Trump now says he accepts U.S. findings on meddling.
WASHINGTON — President Trump said on Tuesday that he had misspoken a day earlier in Helsinki when he appeared to take the word of Russian President Vladimir Putin over the conclusion of his own intelligence agencies on Russian election meddling in 2016. On Tuesday, Trump said he “accepts” those findings.
Trump said the misunderstanding arose from his use of a “double negative.”
“The sentence should have been ‘I don’t see any reason why it wouldn’t be Russia,’ sort of a double negative,” he said. “So you can put that in and I think that probably clarifies things pretty good by itself. I have on numerous occasions noted our intelligence findings that Russians attempted to interfere in our elections.”

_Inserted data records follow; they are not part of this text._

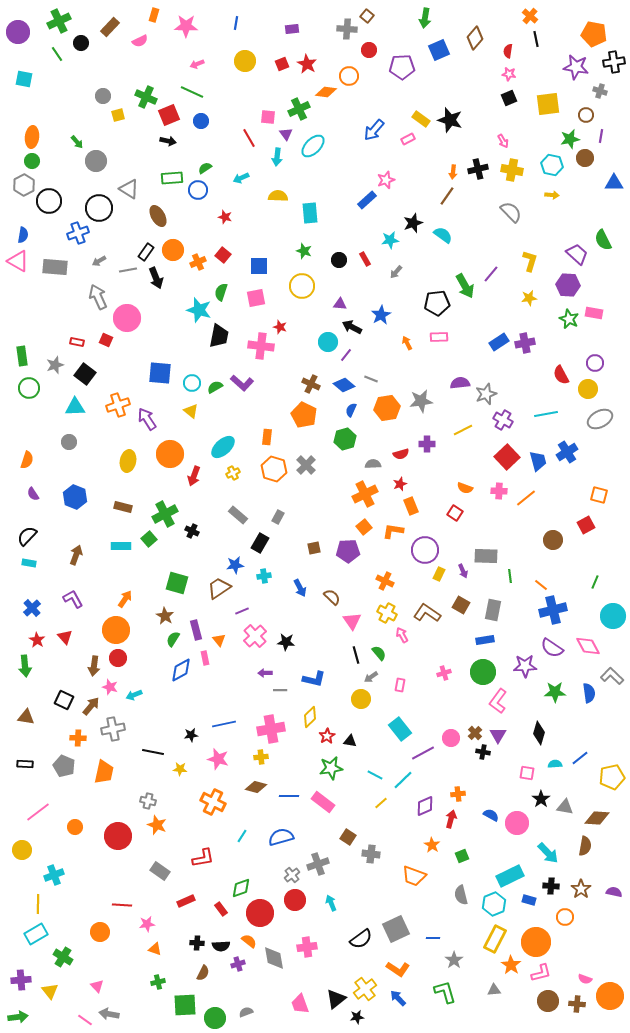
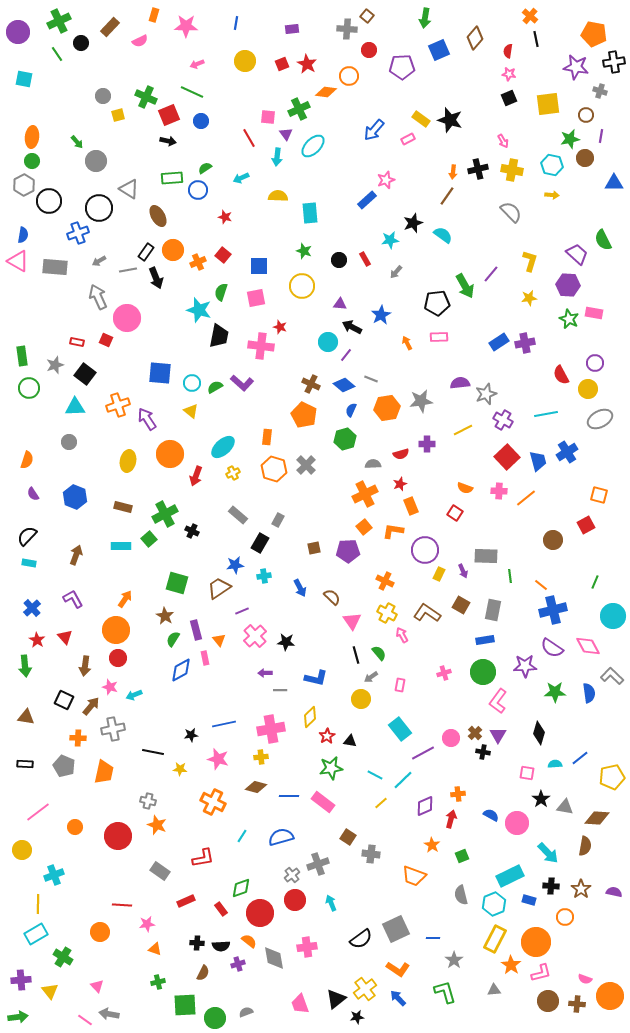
red arrow at (194, 476): moved 2 px right
gray rectangle at (278, 517): moved 3 px down
brown arrow at (94, 666): moved 9 px left
blue L-shape at (314, 679): moved 2 px right, 1 px up
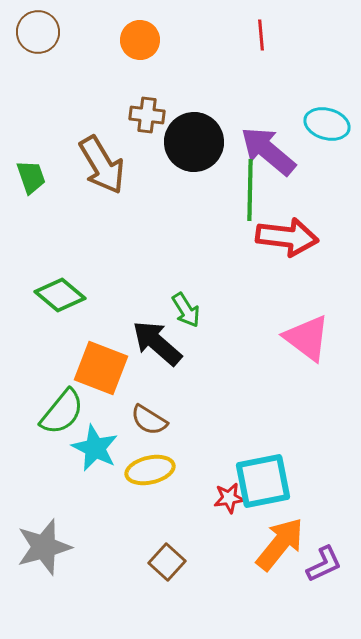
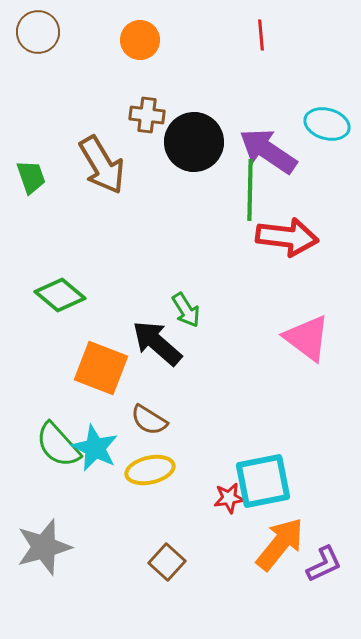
purple arrow: rotated 6 degrees counterclockwise
green semicircle: moved 4 px left, 33 px down; rotated 99 degrees clockwise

Trump had been criticized even by many in his own party for rejecting the assessments of U.S. intelligence and law enforcement. In walking back those remarks on Tuesday, Trump said he reviewed the transcript from the joint news conference on Monday and he “realized that there is a need for clarification.”
Trump emerged from talks with Putin on Monday and publicly challenged the conclusion of his own intelligence agencies about Russia’s interference in the 2016 presidential election and said the Russian president was “extremely strong and powerful in his denial.” Trump also said that he saw no reason why Russia would have been behind the election hacking.
“My people came to me, Dan Coats came to me and some others, they said they think it’s Russia,” Trump said, referring to the director of national intelligence. “I have President Putin; he just said it’s not Russia. I will say this: I don’t see any reason why it would be.”
On Tuesday, Trump said, “In a key sentence in my remarks, I said the word ‘would’ instead of ‘wouldn’t.’”
The president also said, “I have full faith in our intelligence agencies.”